There was no text anywhere, neither on the front nor on the spine. I was hoping the book would be open at least to the title page, but it was closed. Two ornate clasps of bejeweled silver held its yellowed pages together.

Crossing the threshold, I came a little closer to the book. The air was stale and permeated with scents of leather and old mortar. I slowly walked around the glowing column that looked like a beam of moonlight, except that there was no window here for the moon to peek in.

A single moth fluttered at the edge of the glow, its wings shimmered with the reflected light of the magic that protected the book.

“Shoo.” I waved at it, worried that it would get scorched if it came any closer. The moth swerved to the side, evading my hand. Drawn by the light, however, it turned around and flew right in.

“Careful, dummy,” I whispered, bracing for the poor insect to go up in blue flames or be ripped apart by lightning, or whatever other horrible things the magic wards were supposed to do to those violating their boundaries. But nothing happened.

The moth landed on one of the book’s glistening silver corners, then flew up again, unstoppable in its search for the source of light.

“Hmm, it doesn’t hurt you, then?” I tilted my head, watching the moth closely.

Maybe Voron was mistaken about the wards. Maybe they weren’t as bad as he thought, or their magic had worn out with time. Did those things have an expiration date?

Carefully, ever so carefully, I extended a finger toward the light. If the magic wards were there, what would they feel like? A zap of electricity? A punch in the chest? I didn’t remember personally experiencing either, but I knew both were unpleasant.

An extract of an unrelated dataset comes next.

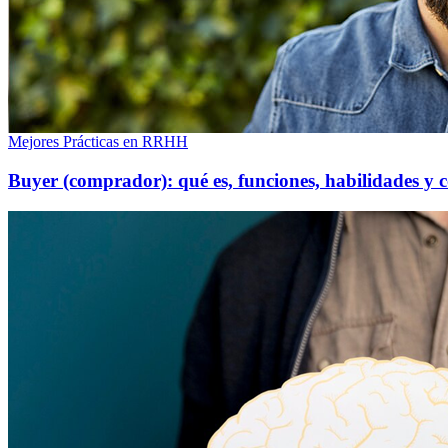
Mejores Prácticas en RRHH
Buyer (comprador): qué es, funciones, habilidades y c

Biting my lip, I quickly poked through the glow with the very tip of my finger, then jumped back before any sensation came. I waited for the pain to register, but my finger felt fine. It didn’t look scorched or bruised either.

How did the wards work exactly? I doubted their effect would cause a delayed reaction. That defeated the purpose of keeping the book safe. The way I understood it, they were supposed to prevent me from taking the book, not to punish me for it later.

Halting my breath, I plunged my hand into the light and yanked the book out. There was no resistance other than the weight of the book. It slipped out so easily, I slammed myself in the chest with it and staggered backwards, nearly falling on my butt. Other than the impact of the book’s sharp, silver-tipped corners digging into my boobs, there was no pain, either.

I glanced at the book in my hands, then at the empty column of bluish light, expecting something horrible to happen any minute now.

But the walls didn’t crumble, and the ceiling didn’t collapse. Neither were there any giant stone balls rolling my way.

Moving carefully, just in case, I backed to the door slowly, then got out of the room and promptly closed the door in the panel.

The book proved heavy and even bigger than it looked when suspended in the light. Pressing it with both arms to my chest, I took it to my room, then closed the door firmly behind me.